### YOUR ASSIGNMENT:
Go through the records line by line and work out how many lines hold the word "слушать". Answer with the number only.

********

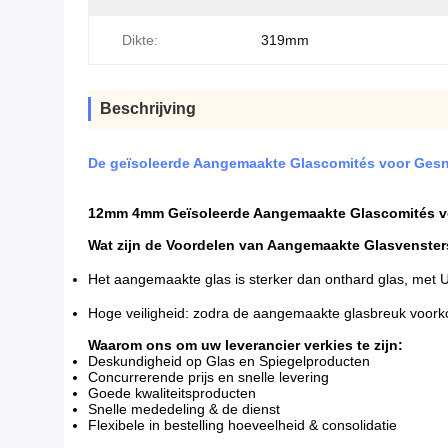
Dikte:
319mm
Beschrijving
De geïsoleerde Aangemaakte Glascomités voor Gesn
12mm 4mm Geïsoleerde Aangemaakte Glascomités vo
Wat zijn de Voordelen van Aangemaakte Glasvenste
Het aangemaakte glas is sterker dan onthard glas, met U
Hoge veiligheid: zodra de aangemaakte glasbreuk voorkom
Waarom ons om uw leverancier verkies te zijn:
Deskundigheid op Glas en Spiegelproducten
Concurrerende prijs en snelle levering
Goede kwaliteitsproducten
Snelle mededeling & de dienst
Flexibele in bestelling hoeveelheid & consolidatie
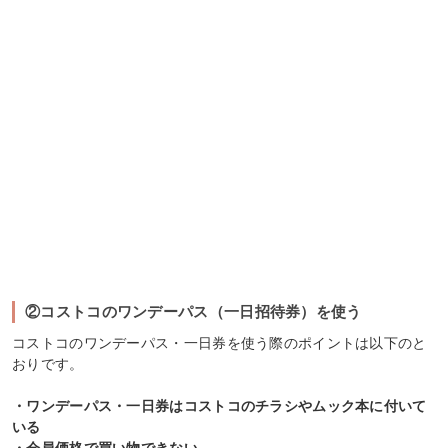
②コストコのワンデーパス（一日招待券）を使う
コストコのワンデーパス・一日券を使う際のポイントは以下のと
おりです。
・ワンデーパス・一日券はコストコのチラシやムック本に付いて
いる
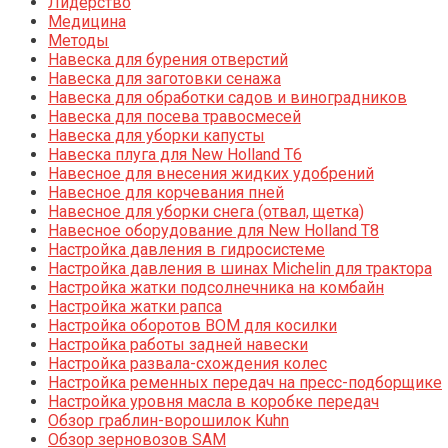
Лидерство
Медицина
Методы
Навеска для бурения отверстий
Навеска для заготовки сенажа
Навеска для обработки садов и виноградников
Навеска для посева травосмесей
Навеска для уборки капусты
Навеска плуга для New Holland T6
Навесное для внесения жидких удобрений
Навесное для корчевания пней
Навесное для уборки снега (отвал, щетка)
Навесное оборудование для New Holland T8
Настройка давления в гидросистеме
Настройка давления в шинах Michelin для трактора
Настройка жатки подсолнечника на комбайн
Настройка жатки рапса
Настройка оборотов ВОМ для косилки
Настройка работы задней навески
Настройка развала-схождения колес
Настройка ременных передач на пресс-подборщике
Настройка уровня масла в коробке передач
Обзор граблин-ворошилок Kuhn
Обзор зерновозов SAM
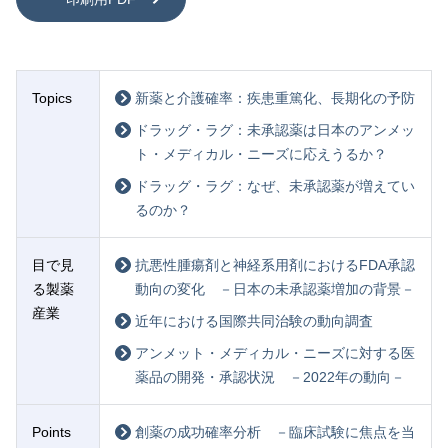
Topics
新薬と介護確率：疾患重篤化、長期化の予防
ドラッグ・ラグ：未承認薬は日本のアンメッ
ト・メディカル・ニーズに応えうるか？
ドラッグ・ラグ：なぜ、未承認薬が増えてい
るのか？
目で見
抗悪性腫瘍剤と神経系用剤におけるFDA承認
る製薬
動向の変化 －日本の未承認薬増加の背景－
産業
近年における国際共同治験の動向調査
アンメット・メディカル・ニーズに対する医
薬品の開発・承認状況 －2022年の動向－
Points
創薬の成功確率分析 －臨床試験に焦点を当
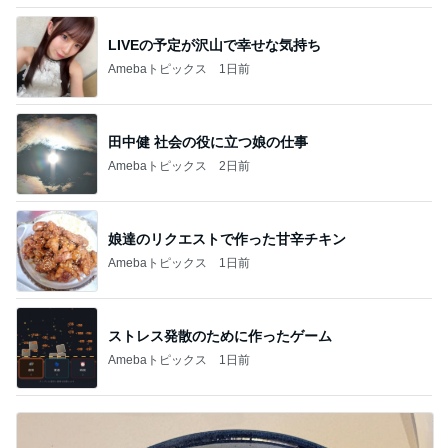
LIVEの予定が沢山で幸せな気持ち
Amebaトピックス
1日前
田中健 社会の役に立つ娘の仕事
Amebaトピックス
2日前
娘達のリクエストで作った甘辛チキン
Amebaトピックス
1日前
ストレス発散のために作ったゲーム
Amebaトピックス
1日前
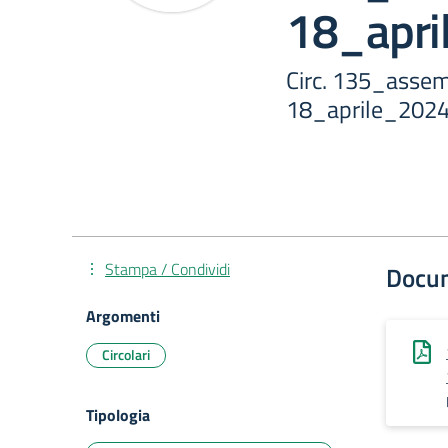
18_apri
Circ. 135_asse
18_aprile_202
Stampa / Condividi
Docu
Argomenti
Circolari
Tipologia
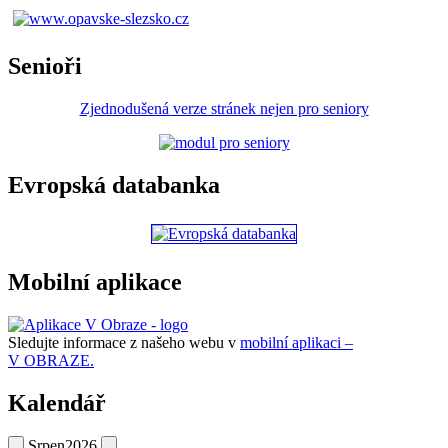
Senioři
Zjednodušená verze stránek nejen pro seniory
Evropská databanka
Mobilní aplikace
Sledujte informace z našeho webu v
mobilní aplikaci –
V OBRAZE.
Kalendář
Srpen
2026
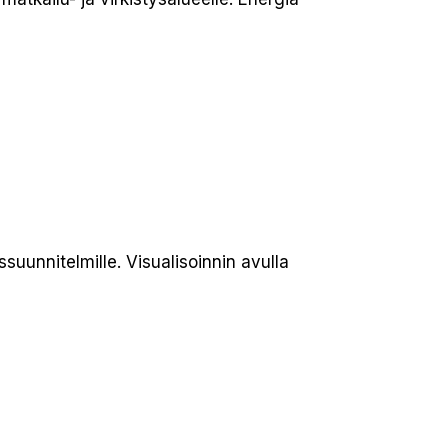
suunnitelmille. Visualisoinnin avulla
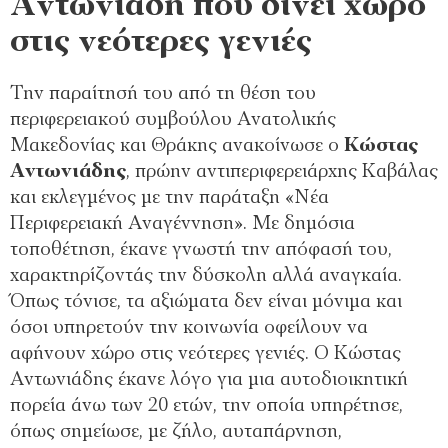
Αντωνιάδη που δίνει χώρο
στις νεότερες γενιές
Την παραίτησή του από τη θέση του
περιφερειακού συμβούλου Ανατολικής
Μακεδονίας και Θράκης ανακοίνωσε ο
Κώστας
Αντωνιάδης
, πρώην αντιπεριφερειάρχης Καβάλας
και εκλεγμένος με την παράταξη «Νέα
Περιφερειακή Αναγέννηση». Με δημόσια
τοποθέτηση, έκανε γνωστή την απόφασή του,
χαρακτηρίζοντάς την δύσκολη αλλά αναγκαία.
Όπως τόνισε, τα αξιώματα δεν είναι μόνιμα και
όσοι υπηρετούν την κοινωνία οφείλουν να
αφήνουν χώρο στις νεότερες γενιές. Ο Κώστας
Αντωνιάδης έκανε λόγο για μια αυτοδιοικητική
πορεία άνω των 20 ετών, την οποία υπηρέτησε,
όπως σημείωσε, με ζήλο, αυταπάρνηση,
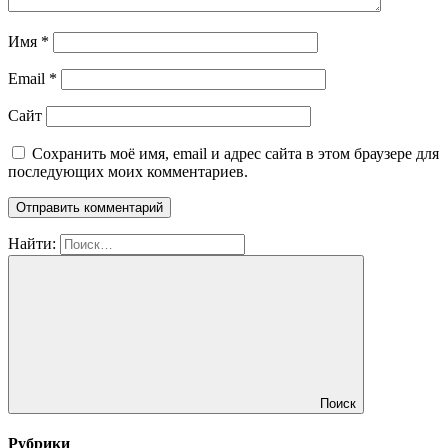
Имя
*
Email
*
Сайт
Сохранить моё имя, email и адрес сайта в этом браузере для
последующих моих комментариев.
Найти:
Поиск
Рубрики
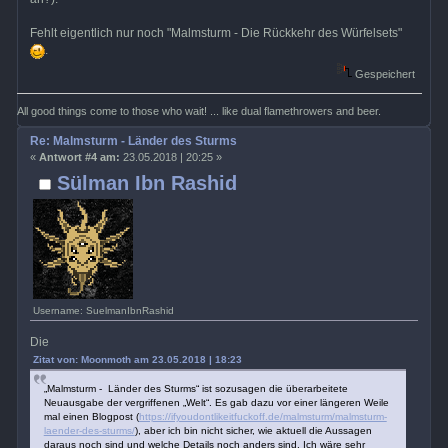
Fehlt eigentlich nur noch "Malmsturm - Die Rückkehr des Würfelsets"
.
Gespeichert
All good things come to those who wait! ... like dual flamethrowers and beer.
Re: Malmsturm - Länder des Sturms
«
Antwort #4 am:
23.05.2018 | 20:25 »
Sülman Ibn Rashid
Username: SuelmanIbnRashid
Die
Zitat von: Moonmoth am 23.05.2018 | 18:23
„Malmsturm - Länder des Sturms“ ist sozusagen die überarbeitete
Neuausgabe der vergriffenen „Welt“. Es gab dazu vor einer längeren Weile
mal einen Blogpost (
https://ifyoudontlikeitfuckoff.de/malmsturm/malmsturm-
laender-des-sturms/
), aber ich bin nicht sicher, wie aktuell die Aussagen
daraus noch sind und welche Details noch anders sind. Ich wäre sehr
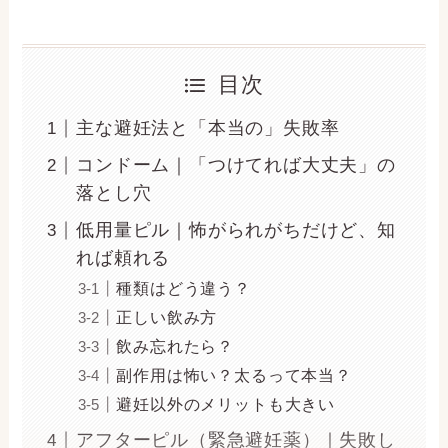
目次
主な避妊法と「本当の」失敗率
コンドーム｜「つけてれば大丈夫」の
落とし穴
低用量ピル｜怖がられがちだけど、知
れば頼れる
種類はどう違う？
正しい飲み方
飲み忘れたら？
副作用は怖い？太るって本当？
避妊以外のメリットも大きい
アフターピル（緊急避妊薬）｜失敗し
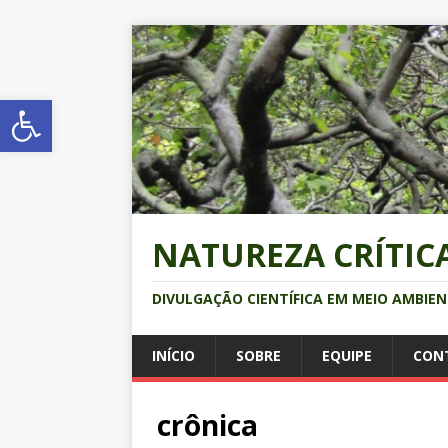
Abrir a barra de ferramentas
NATUREZA CRÍTIC
DIVULGAÇÃO CIENTÍFICA EM MEIO AMBIE
INÍCIO
SOBRE
EQUIPE
CON
crônica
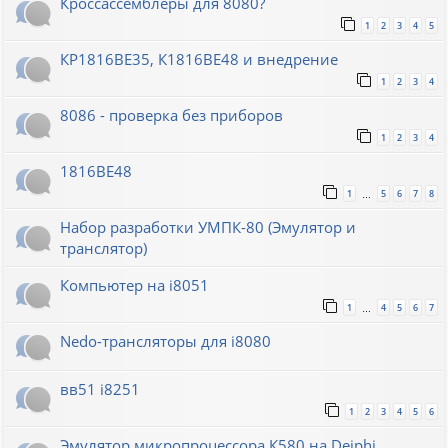
Кроссассемблеры для 8080?
1
2
3
4
5
КР1816ВЕ35, К1816ВЕ48 и внедрение
1
2
3
4
8086 - проверка без приборов
1
2
3
4
1816ВЕ48
1
5
6
7
8
…
Набор разработки УМПК-80 (Эмулятор и
транслятор)
Компьютер на i8051
1
4
5
6
7
…
Nedo-трансляторы для i8080
вв51 i8251
1
2
3
4
5
6
Эмулятор микропроцессора К580 на Deiphi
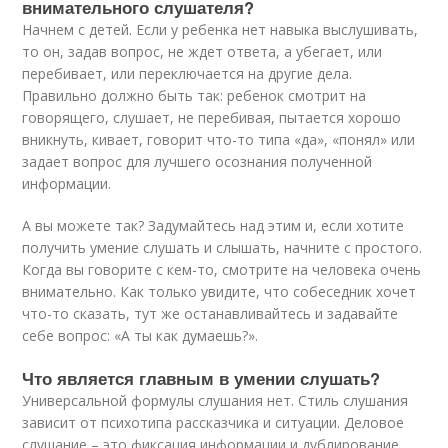
внимательного слушателя?
Начнем с детей. Если у ребенка нет навыка выслушивать,
то он, задав вопрос, не ждет ответа, а убегает, или
перебивает, или переключается на другие дела.
Правильно должно быть так: ребенок смотрит на
говорящего, слушает, не перебивая, пытается хорошо
вникнуть, кивает, говорит что-то типа «да», «понял» или
задает вопрос для лучшего осознания полученной
информации.
А вы можете так? Задумайтесь над этим и, если хотите
получить умение слушать и слышать, начните с простого.
Когда вы говорите с кем-то, смотрите на человека очень
внимательно. Как только увидите, что собеседник хочет
что-то сказать, тут же останавливайтесь и задавайте
себе вопрос: «А ты как думаешь?».
Что является главным в умении слушать?
Универсальной формулы слушания нет. Стиль слушания
зависит от психотипа рассказчика и ситуации. Деловое
слушание – это фиксация информации и дублирование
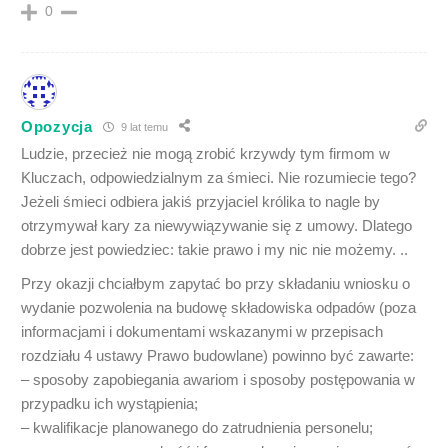
0
Opozycja
9 lat temu
Ludzie, przecież nie mogą zrobić krzywdy tym firmom w
Kluczach, odpowiedzialnym za śmieci. Nie rozumiecie tego?
Jeżeli śmieci odbiera jakiś przyjaciel królika to nagle by
otrzymywał kary za niewywiązywanie się z umowy. Dlatego
dobrze jest powiedziec: takie prawo i my nic nie możemy. ..
Przy okazji chciałbym zapytać bo przy składaniu wniosku o
wydanie pozwolenia na budowę składowiska odpadów (poza
informacjami i dokumentami wskazanymi w przepisach
rozdziału 4 ustawy Prawo budowlane) powinno być zawarte:
– sposoby zapobiegania awariom i sposoby postępowania w
przypadku ich wystąpienia;
– kwalifikacje planowanego do zatrudnienia personelu;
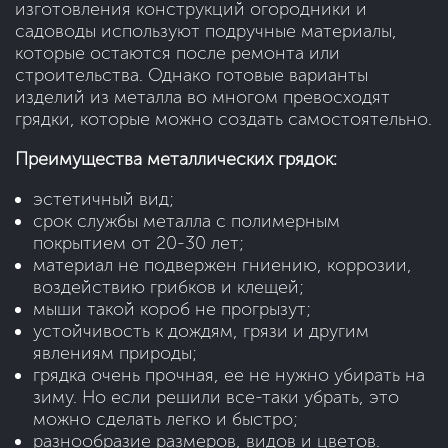
изготовления конструкций огородники и
садоводы используют подручные материалы,
которые остаются после ремонта или
строительства. Однако готовые варианты
изделий из металла во многом превосходят
грядки, которые можно создать самостоятельно.
Преимущества металлических грядок:
эстетичный вид;
срок службы металла с полимерным
покрытием от 20-30 лет;
материал не подвержен гниению, коррозии,
воздействию грибков и клещей;
мыши такой короб не прогрызут;
устойчивость к дождям, грязи и другим
явлениям природы;
грядка очень прочная, ее не нужно убирать на
зиму. Но если решили все-таки убрать, это
можно сделать легко и быстро;
разнообразие размеров, видов и цветов.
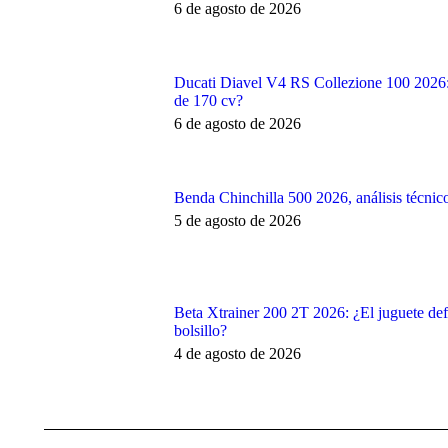
6 de agosto de 2026
Ducati Diavel V4 RS Collezione 100 2026: 
de 170 cv?
6 de agosto de 2026
Benda Chinchilla 500 2026, análisis técni
5 de agosto de 2026
Beta Xtrainer 200 2T 2026: ¿El juguete def
bolsillo?
4 de agosto de 2026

********

### COMPLETED TASK:
2